鎧の隙間を縫った斬撃はヴァルフレアの血肉を喰らい、更にその鋭さを増してゆく。
最後のテクニックたる【三位一体】に、攻撃力の限界は存在しない。
ヴァルフレアを斬れば斬るほど、その刃は鋭く研ぎ澄まされてゆく。
「――緋真ッ!」
「はいっ!」
ヴァルフレアが腕を振り上げる。
周囲をまとめて薙ぎ払うつもりであろうその一撃へ、緋真をインターセプトに入らせた。
紅蓮舞姫の刃は爆炎を纏い、その衝撃によってヴァルフレアの腕を上に逸らす。
それと共に、入り込んだ戦刃が撒き散らされた炎を喰らい、その大太刀の威力を大幅に高める。
「大人しくしなぁッ!」
振り下ろされた大太刀は龍の爪を顕現させ、ヴァルフレアは反撃のために腕を振るう。
互いの一撃は激突と共に衝撃を放ち――戦刃は、その衝撃を受け流しながら横へと回避した。
そしてその刹那、ユキの放った氷が一瞬だけヴァルフレアの足を固める。
「よくやった!」
斬法――剛の型、輪旋。
そして、大きく弧を描いて振るった刃が、ヴァルフレアの脇腹へと突き刺さる。
より深く食い込んだその一閃は再びヴァルフレアのHPを奪い、その輝きを増してゆく。
そしてそれと共に、俺は一旦ヴァルフレアの体を蹴って、その勢いで後退しながら距離を取った。

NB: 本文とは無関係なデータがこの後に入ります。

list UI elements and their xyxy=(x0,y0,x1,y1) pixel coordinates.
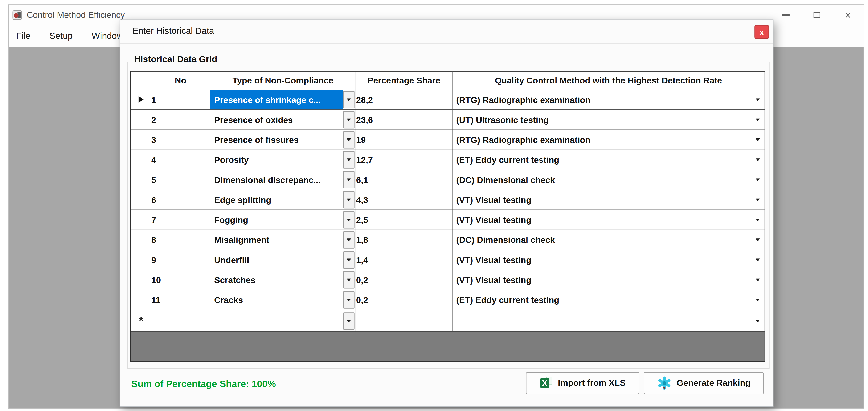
cell-no[interactable] xyxy=(151,310,210,332)
cell-no[interactable]: 2 xyxy=(151,110,210,130)
cell-no[interactable]: 9 xyxy=(151,250,210,270)
cell-method[interactable]: (DC) Dimensional check xyxy=(452,170,765,190)
method-dropdown-button[interactable] xyxy=(751,218,765,221)
row-selector[interactable] xyxy=(131,190,151,210)
cell-no[interactable]: 1 xyxy=(151,90,210,110)
cell-share[interactable]: 1,4 xyxy=(356,250,452,270)
cell-share[interactable]: 12,7 xyxy=(356,150,452,170)
cell-share[interactable]: 23,6 xyxy=(356,110,452,130)
type-dropdown-button[interactable] xyxy=(343,231,354,248)
cell-no[interactable]: 8 xyxy=(151,230,210,250)
type-dropdown-button[interactable] xyxy=(343,151,354,169)
row-selector[interactable] xyxy=(131,170,151,190)
row-selector[interactable] xyxy=(131,210,151,230)
cell-method[interactable]: (VT) Visual testing xyxy=(452,210,765,230)
type-dropdown-button[interactable] xyxy=(343,171,354,189)
method-dropdown-button[interactable] xyxy=(751,178,765,181)
type-dropdown-button[interactable] xyxy=(343,111,354,128)
cell-share[interactable] xyxy=(356,310,452,332)
row-selector[interactable] xyxy=(131,90,151,110)
type-dropdown-button[interactable] xyxy=(343,211,354,229)
dialog-titlebar[interactable]: Enter Historical Data x xyxy=(120,20,773,44)
dropdown-arrow-icon xyxy=(756,159,760,161)
cell-share[interactable]: 6,1 xyxy=(356,170,452,190)
type-dropdown-button[interactable] xyxy=(343,271,354,288)
menu-file[interactable]: File xyxy=(16,31,30,41)
cell-type[interactable]: Cracks xyxy=(210,290,356,310)
dialog-close-button[interactable]: x xyxy=(754,25,769,39)
method-dropdown-button[interactable] xyxy=(751,199,765,201)
cell-method[interactable]: (ET) Eddy current testing xyxy=(452,290,765,310)
cell-no[interactable]: 11 xyxy=(151,290,210,310)
cell-no[interactable]: 6 xyxy=(151,190,210,210)
type-dropdown-button[interactable] xyxy=(343,191,354,208)
cell-type[interactable]: Misalignment xyxy=(210,230,356,250)
cell-method[interactable]: (RTG) Radiographic examination xyxy=(452,90,765,110)
cell-type[interactable]: Presence of oxides xyxy=(210,110,356,130)
row-selector[interactable] xyxy=(131,270,151,290)
cell-share[interactable]: 2,5 xyxy=(356,210,452,230)
cell-type[interactable]: Presence of shrinkage c... xyxy=(210,90,356,110)
method-dropdown-button[interactable] xyxy=(751,319,765,322)
type-dropdown-button[interactable] xyxy=(343,292,354,309)
row-selector[interactable] xyxy=(131,110,151,130)
menu-window[interactable]: Window xyxy=(92,31,123,41)
cell-no[interactable]: 3 xyxy=(151,130,210,150)
header-share[interactable]: Percentage Share xyxy=(356,71,452,90)
cell-share[interactable]: 0,2 xyxy=(356,290,452,310)
cell-no[interactable]: 4 xyxy=(151,150,210,170)
method-dropdown-button[interactable] xyxy=(751,279,765,281)
row-selector[interactable] xyxy=(131,130,151,150)
cell-method[interactable]: (ET) Eddy current testing xyxy=(452,150,765,170)
cell-type[interactable]: Edge splitting xyxy=(210,190,356,210)
cell-type[interactable]: Underfill xyxy=(210,250,356,270)
cell-method[interactable]: (RTG) Radiographic examination xyxy=(452,130,765,150)
cell-no[interactable]: 5 xyxy=(151,170,210,190)
row-selector[interactable] xyxy=(131,230,151,250)
method-dropdown-button[interactable] xyxy=(751,118,765,121)
maximize-button[interactable] xyxy=(801,5,833,25)
header-type[interactable]: Type of Non-Compliance xyxy=(210,71,356,90)
type-dropdown-button[interactable] xyxy=(343,251,354,269)
new-row-selector[interactable]: * xyxy=(131,310,151,332)
dialog-close-icon: x xyxy=(760,28,764,36)
cell-method[interactable]: (DC) Dimensional check xyxy=(452,230,765,250)
row-selector[interactable] xyxy=(131,250,151,270)
type-dropdown-button[interactable] xyxy=(343,91,354,108)
import-from-xls-button[interactable]: X Import from XLS xyxy=(526,372,640,394)
cell-share[interactable]: 0,2 xyxy=(356,270,452,290)
row-selector[interactable] xyxy=(131,150,151,170)
cell-no[interactable]: 10 xyxy=(151,270,210,290)
cell-share[interactable]: 4,3 xyxy=(356,190,452,210)
cell-type[interactable] xyxy=(210,310,356,332)
cell-no[interactable]: 7 xyxy=(151,210,210,230)
method-dropdown-button[interactable] xyxy=(751,138,765,141)
minimize-button[interactable] xyxy=(770,5,801,25)
cell-method[interactable]: (UT) Ultrasonic testing xyxy=(452,110,765,130)
cell-type[interactable]: Scratches xyxy=(210,270,356,290)
cell-method[interactable]: (VT) Visual testing xyxy=(452,190,765,210)
header-no[interactable]: No xyxy=(151,71,210,90)
generate-ranking-button[interactable]: Generate Ranking xyxy=(644,372,764,394)
cell-share[interactable]: 28,2 xyxy=(356,90,452,110)
menu-setup[interactable]: Setup xyxy=(50,31,73,41)
cell-method[interactable]: (VT) Visual testing xyxy=(452,270,765,290)
close-button[interactable]: × xyxy=(833,5,864,25)
row-selector[interactable] xyxy=(131,290,151,310)
type-dropdown-button[interactable] xyxy=(343,312,354,330)
cell-method[interactable] xyxy=(452,310,765,332)
cell-type[interactable]: Fogging xyxy=(210,210,356,230)
method-dropdown-button[interactable] xyxy=(751,239,765,241)
cell-share[interactable]: 1,8 xyxy=(356,230,452,250)
cell-method[interactable]: (VT) Visual testing xyxy=(452,250,765,270)
method-dropdown-button[interactable] xyxy=(751,259,765,261)
method-dropdown-button[interactable] xyxy=(751,299,765,301)
type-dropdown-button[interactable] xyxy=(343,131,354,148)
cell-type[interactable]: Presence of fissures xyxy=(210,130,356,150)
method-dropdown-button[interactable] xyxy=(751,98,765,101)
header-method[interactable]: Quality Control Method with the Highest … xyxy=(452,71,765,90)
cell-type[interactable]: Porosity xyxy=(210,150,356,170)
cell-type[interactable]: Dimensional discrepanc... xyxy=(210,170,356,190)
method-dropdown-button[interactable] xyxy=(751,159,765,161)
cell-share[interactable]: 19 xyxy=(356,130,452,150)
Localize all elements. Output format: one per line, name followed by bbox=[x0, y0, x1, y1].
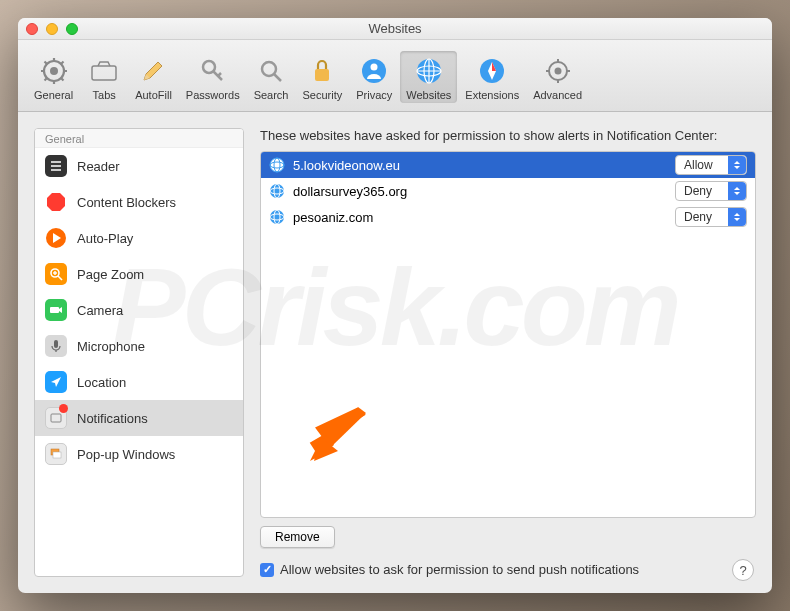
sidebar-item-notifications[interactable]: Notifications bbox=[35, 400, 243, 436]
svg-rect-10 bbox=[92, 66, 116, 80]
tab-privacy[interactable]: Privacy bbox=[350, 51, 398, 103]
website-row[interactable]: dollarsurvey365.org Deny bbox=[261, 178, 755, 204]
sidebar-item-label: Camera bbox=[77, 303, 123, 318]
tab-extensions[interactable]: Extensions bbox=[459, 51, 525, 103]
preferences-window: Websites General Tabs AutoFill Passwords… bbox=[18, 18, 772, 593]
tab-tabs[interactable]: Tabs bbox=[81, 51, 127, 103]
tab-security-label: Security bbox=[302, 89, 342, 101]
sidebar-header: General bbox=[35, 129, 243, 148]
sidebar-item-popup[interactable]: Pop-up Windows bbox=[35, 436, 243, 472]
svg-marker-34 bbox=[47, 193, 65, 211]
tab-search[interactable]: Search bbox=[248, 51, 295, 103]
svg-line-15 bbox=[274, 74, 281, 81]
main-heading: These websites have asked for permission… bbox=[260, 128, 756, 143]
sidebar-item-autoplay[interactable]: Auto-Play bbox=[35, 220, 243, 256]
notification-badge-icon bbox=[59, 404, 68, 413]
minimize-window-button[interactable] bbox=[46, 23, 58, 35]
tabs-icon bbox=[88, 55, 120, 87]
tab-passwords[interactable]: Passwords bbox=[180, 51, 246, 103]
play-icon bbox=[45, 227, 67, 249]
key-icon bbox=[197, 55, 229, 87]
svg-point-56 bbox=[270, 210, 284, 224]
sidebar: General Reader Content Blockers Auto-Pla… bbox=[34, 128, 244, 577]
svg-line-7 bbox=[60, 77, 63, 80]
tab-security[interactable]: Security bbox=[296, 51, 348, 103]
sidebar-item-camera[interactable]: Camera bbox=[35, 292, 243, 328]
svg-rect-43 bbox=[54, 340, 58, 348]
tab-advanced[interactable]: Advanced bbox=[527, 51, 588, 103]
chevron-updown-icon bbox=[728, 208, 746, 226]
sidebar-item-contentblockers[interactable]: Content Blockers bbox=[35, 184, 243, 220]
sidebar-item-label: Notifications bbox=[77, 411, 148, 426]
tab-advanced-label: Advanced bbox=[533, 89, 582, 101]
svg-point-53 bbox=[270, 184, 284, 198]
website-row[interactable]: 5.lookvideonow.eu Allow bbox=[261, 152, 755, 178]
microphone-icon bbox=[45, 335, 67, 357]
svg-point-14 bbox=[262, 62, 276, 76]
content-area: General Reader Content Blockers Auto-Pla… bbox=[18, 112, 772, 593]
svg-line-13 bbox=[218, 73, 221, 76]
tab-privacy-label: Privacy bbox=[356, 89, 392, 101]
website-domain: pesoaniz.com bbox=[293, 210, 667, 225]
svg-rect-46 bbox=[51, 414, 61, 422]
zoom-window-button[interactable] bbox=[66, 23, 78, 35]
sidebar-item-label: Pop-up Windows bbox=[77, 447, 175, 462]
permission-dropdown[interactable]: Deny bbox=[675, 207, 747, 227]
svg-line-38 bbox=[58, 276, 62, 280]
main-panel: These websites have asked for permission… bbox=[260, 128, 756, 577]
tab-autofill-label: AutoFill bbox=[135, 89, 172, 101]
remove-button[interactable]: Remove bbox=[260, 526, 335, 548]
gear-icon bbox=[38, 55, 70, 87]
close-window-button[interactable] bbox=[26, 23, 38, 35]
reader-icon bbox=[45, 155, 67, 177]
permission-dropdown[interactable]: Deny bbox=[675, 181, 747, 201]
sidebar-item-microphone[interactable]: Microphone bbox=[35, 328, 243, 364]
lock-icon bbox=[306, 55, 338, 87]
permission-dropdown[interactable]: Allow bbox=[675, 155, 747, 175]
svg-point-18 bbox=[371, 63, 378, 70]
tab-general-label: General bbox=[34, 89, 73, 101]
tab-tabs-label: Tabs bbox=[93, 89, 116, 101]
chevron-updown-icon bbox=[728, 182, 746, 200]
sidebar-item-label: Location bbox=[77, 375, 126, 390]
stop-icon bbox=[45, 191, 67, 213]
help-button[interactable]: ? bbox=[732, 559, 754, 581]
camera-icon bbox=[45, 299, 67, 321]
website-domain: dollarsurvey365.org bbox=[293, 184, 667, 199]
allow-checkbox-label: Allow websites to ask for permission to … bbox=[280, 562, 639, 577]
svg-point-26 bbox=[554, 67, 561, 74]
svg-rect-48 bbox=[53, 452, 61, 458]
sidebar-item-label: Microphone bbox=[77, 339, 145, 354]
svg-point-17 bbox=[362, 59, 386, 83]
sidebar-item-location[interactable]: Location bbox=[35, 364, 243, 400]
tab-autofill[interactable]: AutoFill bbox=[129, 51, 178, 103]
titlebar: Websites bbox=[18, 18, 772, 40]
svg-rect-16 bbox=[315, 69, 329, 81]
svg-line-6 bbox=[44, 61, 47, 64]
pencil-icon bbox=[137, 55, 169, 87]
location-icon bbox=[45, 371, 67, 393]
website-list[interactable]: 5.lookvideonow.eu Allow dollarsurvey365.… bbox=[260, 151, 756, 518]
allow-checkbox[interactable] bbox=[260, 563, 274, 577]
svg-marker-42 bbox=[59, 307, 62, 313]
website-row[interactable]: pesoaniz.com Deny bbox=[261, 204, 755, 230]
allow-checkbox-row: Allow websites to ask for permission to … bbox=[260, 562, 756, 577]
svg-line-8 bbox=[60, 61, 63, 64]
tab-websites[interactable]: Websites bbox=[400, 51, 457, 103]
tab-websites-label: Websites bbox=[406, 89, 451, 101]
sidebar-item-label: Content Blockers bbox=[77, 195, 176, 210]
site-globe-icon bbox=[269, 209, 285, 225]
sidebar-item-label: Auto-Play bbox=[77, 231, 133, 246]
site-globe-icon bbox=[269, 157, 285, 173]
traffic-lights bbox=[26, 23, 78, 35]
compass-icon bbox=[476, 55, 508, 87]
tab-search-label: Search bbox=[254, 89, 289, 101]
sidebar-item-label: Page Zoom bbox=[77, 267, 144, 282]
sidebar-item-pagezoom[interactable]: Page Zoom bbox=[35, 256, 243, 292]
svg-line-9 bbox=[44, 77, 47, 80]
globe-icon bbox=[413, 55, 445, 87]
search-icon bbox=[255, 55, 287, 87]
sidebar-item-reader[interactable]: Reader bbox=[35, 148, 243, 184]
svg-point-1 bbox=[50, 67, 58, 75]
tab-general[interactable]: General bbox=[28, 51, 79, 103]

ヴァルフレアの放った反撃の拳はそれと共に回避して、俺は餓狼丸を正眼に構え直す。
「頃合いだ――行くぞ、餓狼丸」
握る柄が、胎動する。
吹き上がる炎が腕を這いあがり、頬を黒く染め上げてゆく。
「この五分間で、殺し切る」
その決意と殺意を込めて、俺は再びヴァルフレアへと向けて地を蹴った。